Which lines below include the string "business"? Please show each one.

*** Opening of DATA RECORDS ***

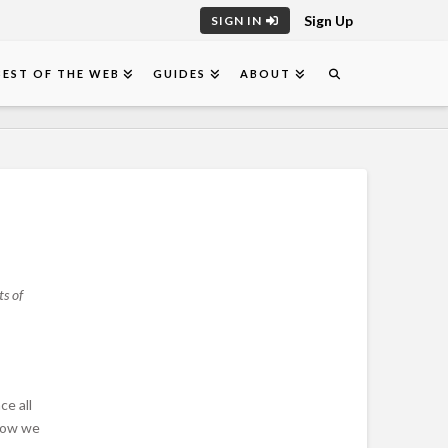
Sign Up
SIGN IN
BEST OF THE WEB
GUIDES
ABOUT
s of
ce all
elow we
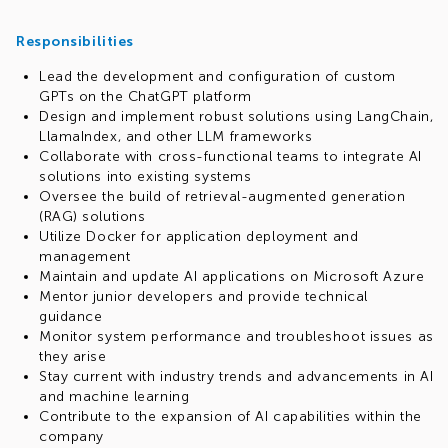
Responsibilities
Lead the development and configuration of custom
GPTs on the ChatGPT platform
Design and implement robust solutions using LangChain,
LlamaIndex, and other LLM frameworks
Collaborate with cross-functional teams to integrate AI
solutions into existing systems
Oversee the build of retrieval-augmented generation
(RAG) solutions
Utilize Docker for application deployment and
management
Maintain and update AI applications on Microsoft Azure
Mentor junior developers and provide technical
guidance
Monitor system performance and troubleshoot issues as
they arise
Stay current with industry trends and advancements in AI
and machine learning
Contribute to the expansion of AI capabilities within the
company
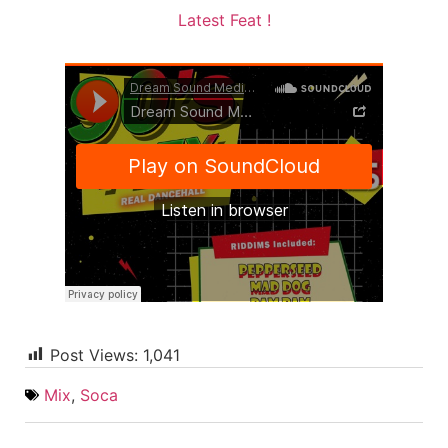
Latest Feat !
Post Views:
1,041
Mix
,
Soca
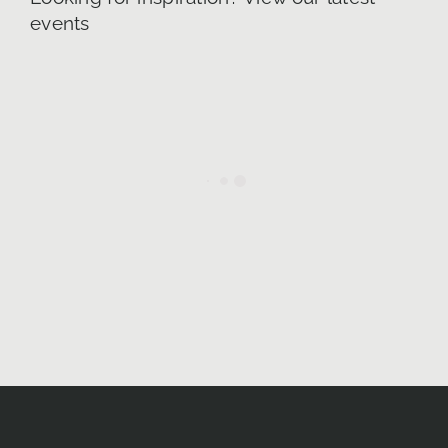
events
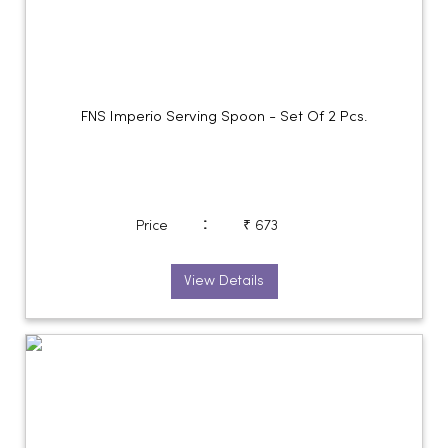
FNS Imperio Serving Spoon - Set Of 2 Pcs.
:
Price
₹ 673
View Details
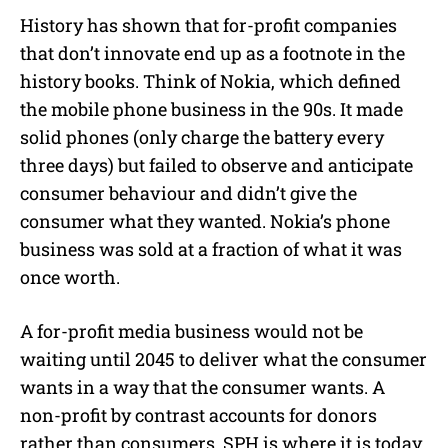
History has shown that for-profit companies
that don’t innovate end up as a footnote in the
history books. Think of Nokia, which defined
the mobile phone business in the 90s. It made
solid phones (only charge the battery every
three days) but failed to observe and anticipate
consumer behaviour and didn’t give the
consumer what they wanted. Nokia’s phone
business was sold at a fraction of what it was
once worth.
A for-profit media business would not be
waiting until 2045 to deliver what the consumer
wants in a way that the consumer wants. A
non-profit by contrast accounts for donors
rather than consumers. SPH is where it is today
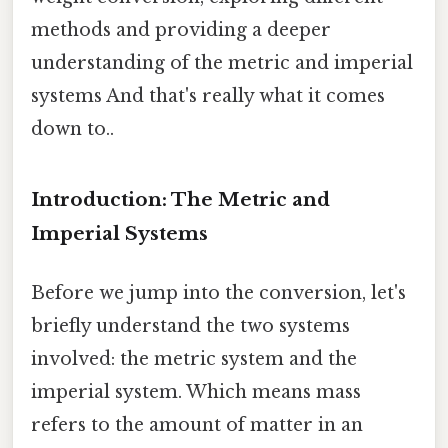
methods and providing a deeper
understanding of the metric and imperial
systems And that's really what it comes
down to..
Introduction: The Metric and
Imperial Systems
Before we jump into the conversion, let's
briefly understand the two systems
involved: the metric system and the
imperial system. Which means mass
refers to the amount of matter in an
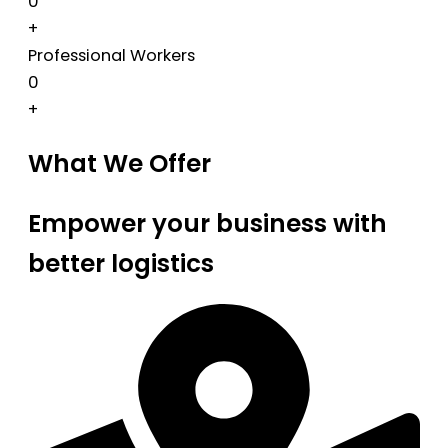
0
+
Professional Workers
0
+
What We Offer
Empower your business with
better logistics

*** Close of DATA RECORDS ***

* **RESULT OF THE EXERCISE**
the mobile phone business in the 90s. It made
business was sold at a fraction of what it was
A for-profit media business would not be
Empower your business with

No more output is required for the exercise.